■ **Exercise requirements**:
Scan the data, and whenever a line contains "Чемпионат", copy it.

- Opening Delimiter -

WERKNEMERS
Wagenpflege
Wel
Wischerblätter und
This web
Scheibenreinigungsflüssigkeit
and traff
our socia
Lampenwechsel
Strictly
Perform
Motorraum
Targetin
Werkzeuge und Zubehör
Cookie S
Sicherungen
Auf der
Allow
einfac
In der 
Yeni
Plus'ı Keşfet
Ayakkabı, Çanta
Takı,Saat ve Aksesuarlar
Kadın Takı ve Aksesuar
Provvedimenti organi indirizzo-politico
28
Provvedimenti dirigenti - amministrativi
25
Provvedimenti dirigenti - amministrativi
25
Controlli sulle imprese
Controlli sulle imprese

- Closing Delimiter -
- Opening Delimiter -

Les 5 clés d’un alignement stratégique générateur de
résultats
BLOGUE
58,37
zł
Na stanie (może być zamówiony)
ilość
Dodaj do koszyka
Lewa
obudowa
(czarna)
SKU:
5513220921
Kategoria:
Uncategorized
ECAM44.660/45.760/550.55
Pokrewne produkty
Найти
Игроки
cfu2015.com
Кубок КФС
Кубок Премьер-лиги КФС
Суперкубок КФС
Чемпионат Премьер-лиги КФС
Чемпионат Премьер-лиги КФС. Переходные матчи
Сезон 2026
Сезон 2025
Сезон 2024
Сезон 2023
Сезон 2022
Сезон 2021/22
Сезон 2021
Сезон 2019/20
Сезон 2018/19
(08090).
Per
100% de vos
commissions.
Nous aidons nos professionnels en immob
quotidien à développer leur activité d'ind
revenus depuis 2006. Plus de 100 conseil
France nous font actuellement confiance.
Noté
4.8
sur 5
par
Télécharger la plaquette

- Closing Delimiter -

■ **Written solution**:
Чемпионат Премьер-лиги КФС
Чемпионат Премьер-лиги КФС. Переходные матчи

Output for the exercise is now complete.